Ai Weiwei at Tate

 

But to return to the principal subject of this blog, namely contemporary art in China.  However, in keeping with the recent theme of government suppression of dissent, I will mention the most recent exhibition of dissident artist Ai Weiwei now on display at Tate in London.  The exhibition is an installation of millions of porcelain “sunflower seeds,” each one hand crafted and strewn out on the floor for people to walk over, crush, and in the process make an odd kind of music.  Regrettably, music was not all that was being made in the process of walking through the installation.  It turns out that crushing large quantities of porcelain sunflower seeds under foot also produces dust of dangerous proportions. Thus the installation is now no longer “open” as the artist intended.

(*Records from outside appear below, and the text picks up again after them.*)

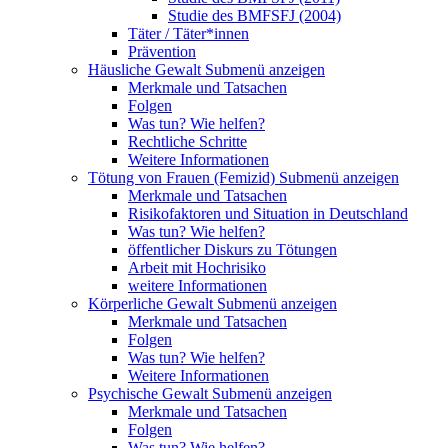
Studie des BMFSFJ (2004)
Täter / Täter*innen
Prävention
Häusliche Gewalt
Submenü anzeigen
Merkmale und Tatsachen
Folgen
Was tun? Wie helfen?
Rechtliche Schritte
Weitere Informationen
Tötung von Frauen (Femizid)
Submenü anzeigen
Merkmale und Tatsachen
Risikofaktoren und Situation in Deutschland
Was tun? Wie helfen?
öffentlicher Diskurs zu Tötungen
Arbeit mit Hochrisiko
weitere Informationen
Körperliche Gewalt
Submenü anzeigen
Merkmale und Tatsachen
Folgen
Was tun? Wie helfen?
Weitere Informationen
Psychische Gewalt
Submenü anzeigen
Merkmale und Tatsachen
Folgen
Was tun? Wie helfen?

It is now one which can only be view by visitors, losing entirely its interactive component.

In a brief if vigorously appreciative review of Ai’s current work  by Charles Darwent, there emerges the following comment:

On a political level, the seeds were a symbol of repression; on a human one, they offered a rare opportunity for kindness, the sharing of a tiny plenty. In Ai’s art – an art heartily disliked by the current government of the People’s Republic of China, whose police have censored his work and arrested and beaten Ai himself – these two opposing sunflowers resolve into one.

And so the work is read studiously as a political statement, one which involves both Mao (the “Sun” in a good deal of propaganda literature) and the broader issue of hunger in China.  No doubt Ai Weiwei had such implications in mind when he conceived of the work.  Indeed, little in Ai’s work or life can fall far from the political, as he is the son of one of modern China’s most famous (and, I might add, best) poets, Ai Qing, himself a man who was both one of the central architects of the shape of modern Chinese culture, and also the victim of excesses of government control of that “shape.”  Ai Weiwei, having watched his own father suffer, is no doubt always mindful of what he can and cannot do in China, and, apparently, always interested in exploring the precise dividing line between these two.

My perhaps predictable complaint about Darwent’s otherwise very well-written article is that this particular observation, while true in the sense that Ai has had of late severe run-ins with authorities, is highly misleading as a broader statement on the state of art in contemporary China.  The current exhibition, or anything generally speaking like it, could easily be displayed in China today.  A brief stroll through even a segment of the now immense 798 art district on the east side of Beijing is enough to convince the casual viewer that art of a wide range of styles, messages, political persuasions and so forth is open to the public, and by and large for free.  The message to those who for whatever reason are unable to jump on a plane and go and see for themselves is that China’s is a very vibrant and dynamic art scene, one which I would argue rivals that of just about any global city on the planet today (including London).